Thomas presided over the team in my formative years as a sports fan, and on his watch the drafts were spotty, the money-spending was miserly, the coaching hires often curious. A typical Lions year under Thomas was 7-7, and a distant second place behind the Minnesota Vikings. The playoffs rarely beckoned.
Yet Thomas, a close friend of owner Bill Ford, had rock-solid job security. His time as GM was about 25 years, after Nick Kerbaway left to helm the Pistons in the early-‘60s.
In the mid-‘70s, the Lions had an extremely talented player named Ron Jessie. He was a tall, fleet-footed wide receiver and kick returner who had been a track star in college. He was heading into the prime of his career.
But there was always the issue of money with Russ Thomas, and when there wasn’t enough of it tossed in Jessie’s direction, he took his gazelle-like legs and soft receiving hands westward, to the Los Angeles Rams. Thomas tried to pry a young running back named Cullen Bryant from the Rams as compensation. Bryant didn’t want any part of the Lions. He fought the proposed exile to Detroit tooth and nail. Thomas settled on some draft picks, none of them used wisely anyway.

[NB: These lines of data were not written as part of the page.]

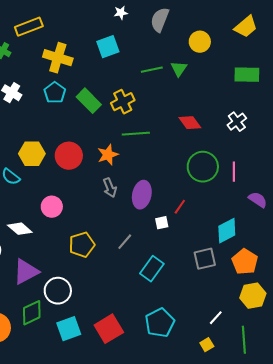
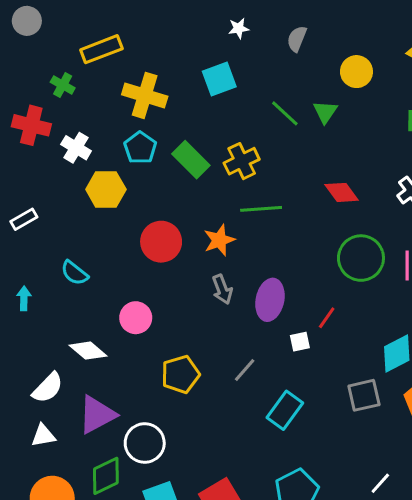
gray semicircle: (160, 20) -> (297, 39), size x0.7
green line: (152, 70) -> (285, 113), turned 55
yellow hexagon: (32, 154) -> (106, 189), moved

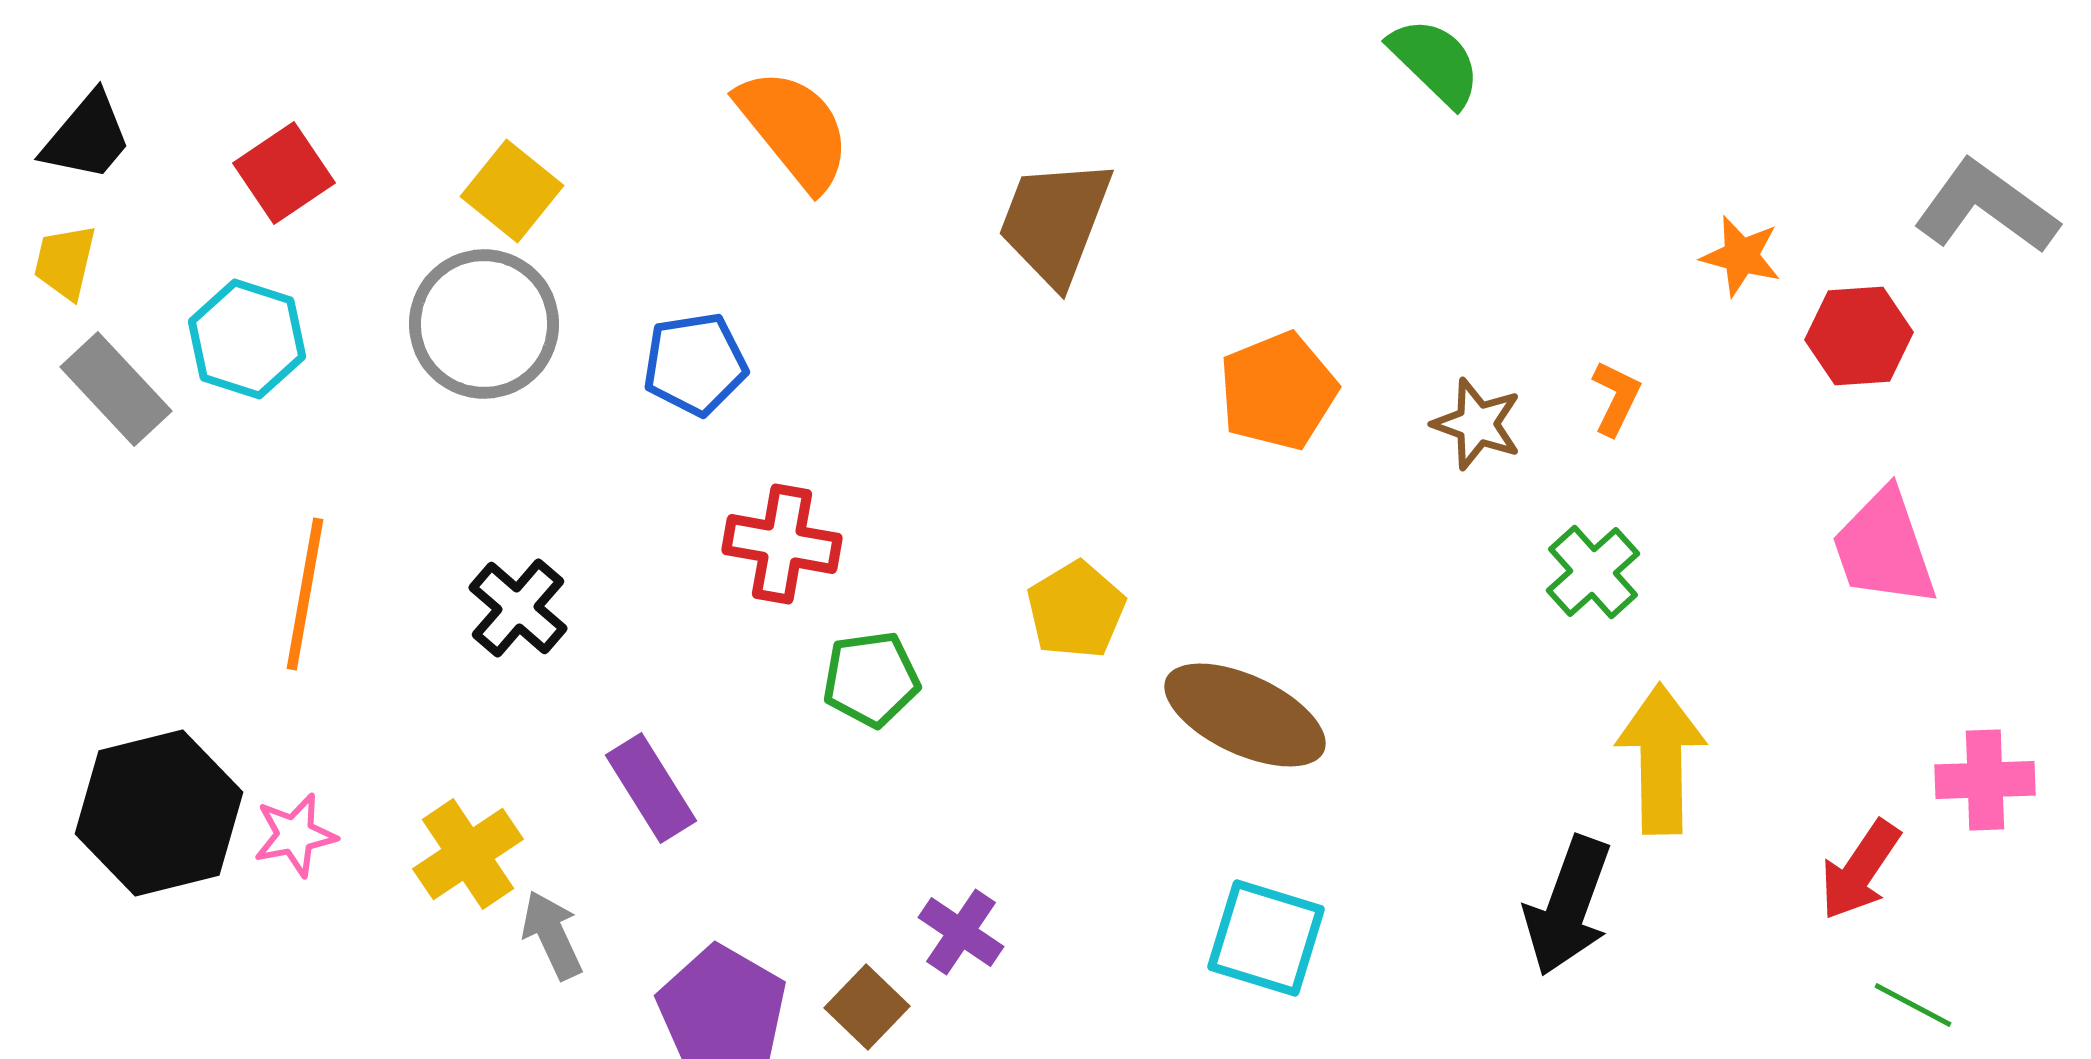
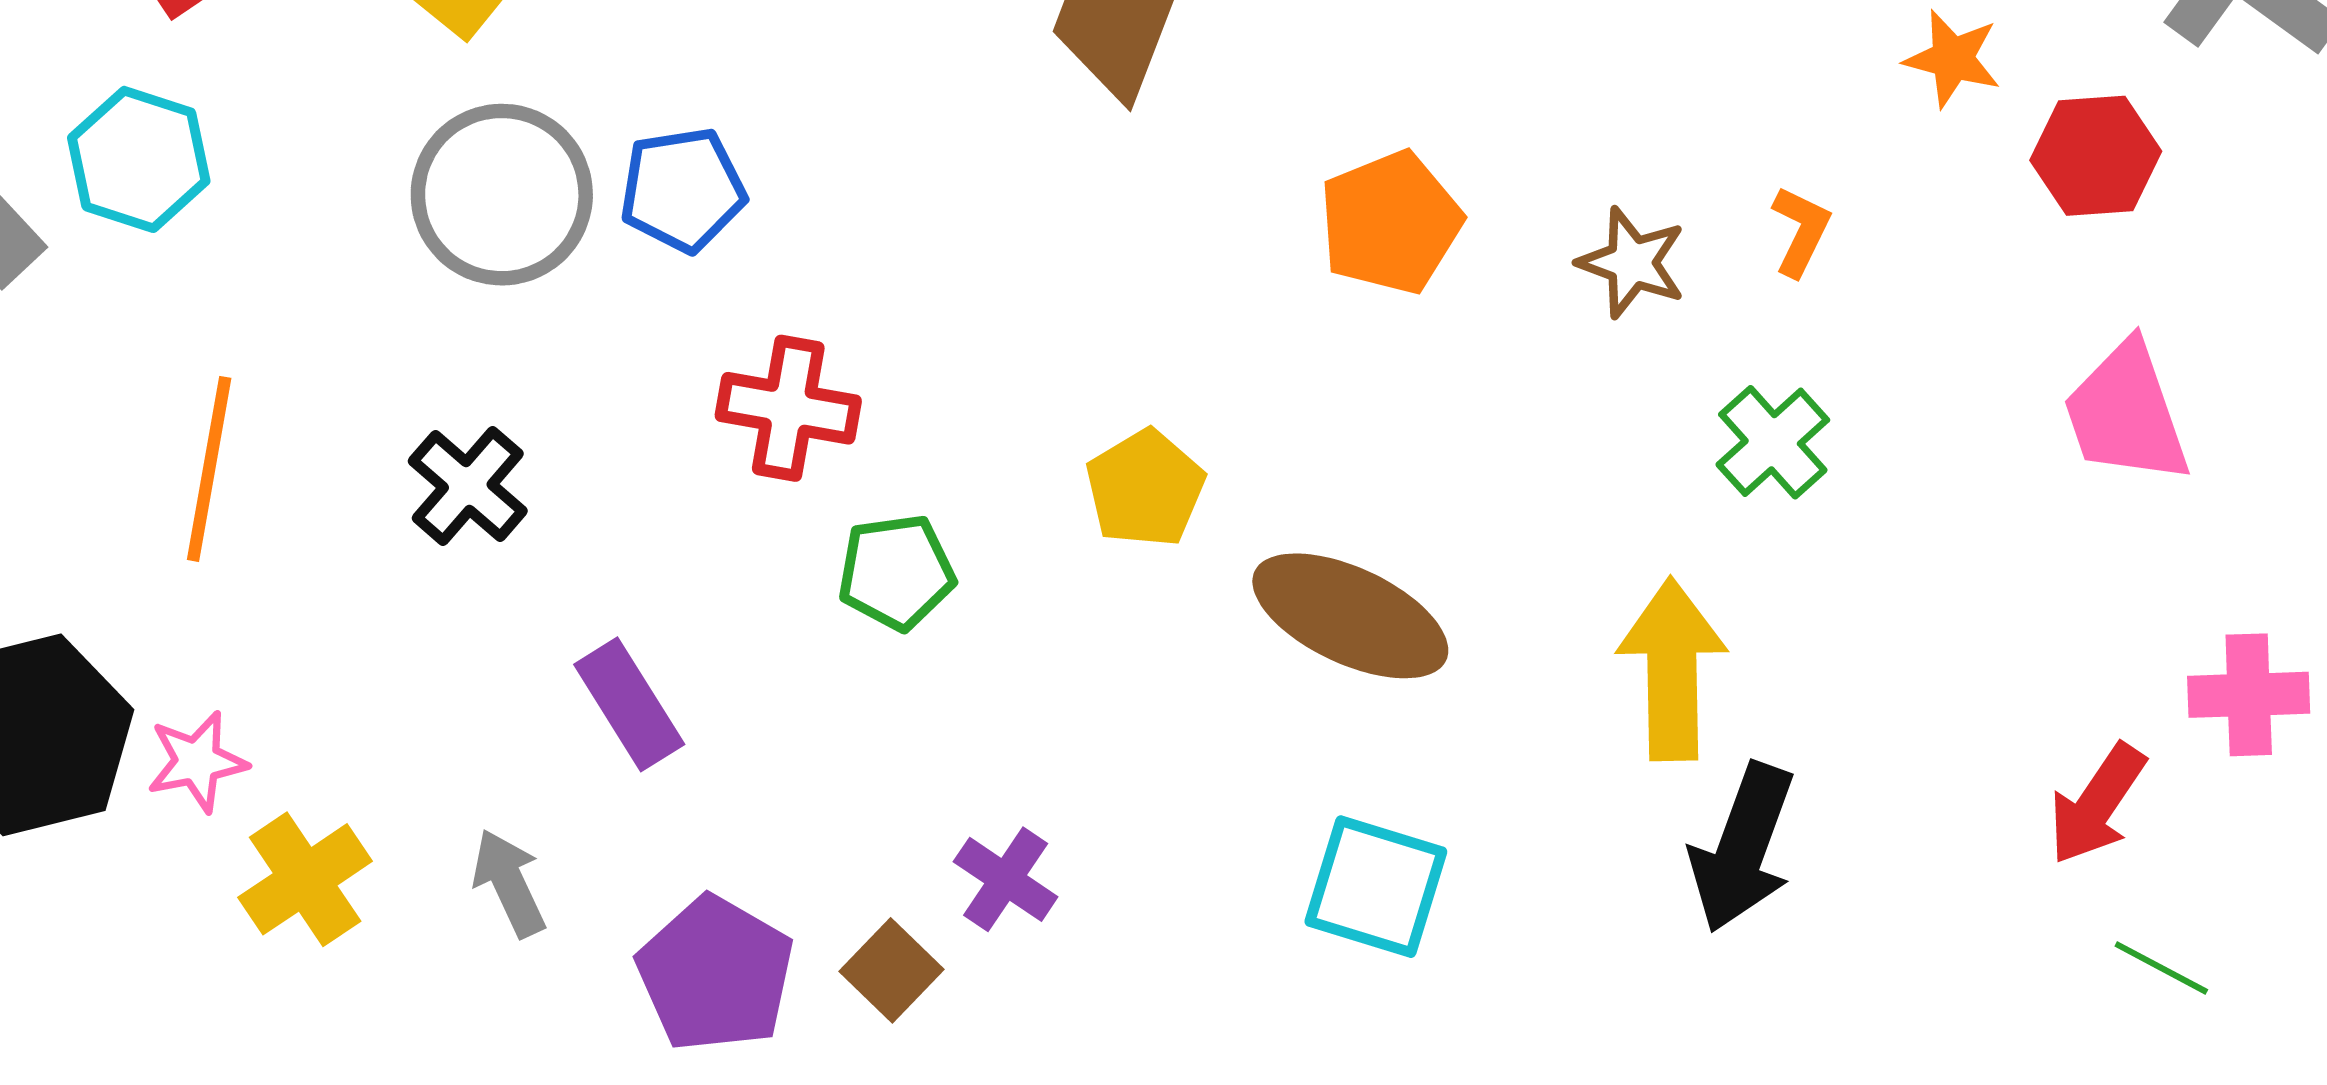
gray circle: (484, 324) -> (502, 195), moved
yellow arrow: (1661, 759) -> (1672, 669), moved
yellow cross: (468, 854) -> (305, 879), moved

So Jessie joined the Rams, and was reunited with their head coach, Chuck Knox. A couple years earlier, Knox – a loyal Schmidt assistant, was passed over for the head coaching job here when Schmidt surrendered in his lost power struggle with Thomas. Rams owner Carroll Rosenbloom knew Knox had something, and coaxed him to take over his team. In Los Angeles, Knox led the Rams to one divisional title after the other. They were perennial Super Bowl contenders, thanks to players like Ron Jessie.
Ten years before Knox fled, the Lions let another good one wriggle off their hook. They had under their employ a bright, young secondary coach – the last time the Lions were truly a good football team until Schmidt took them over.
Don Shula, Lions assistant (1960-62)
In subsequent years, when the Lions would get their tails kicked by the Baltimore Colts and then see the whole league get pasted every week by the Miami Dolphins, they’d wonder how good they could have been, had they let Don Shula become their head coach.
Millen, you could say, has perhaps surpassed Thomas in terms of fans’ detest.
The most-hated man in Detroit sports history, since Russ Thomas (or ever?)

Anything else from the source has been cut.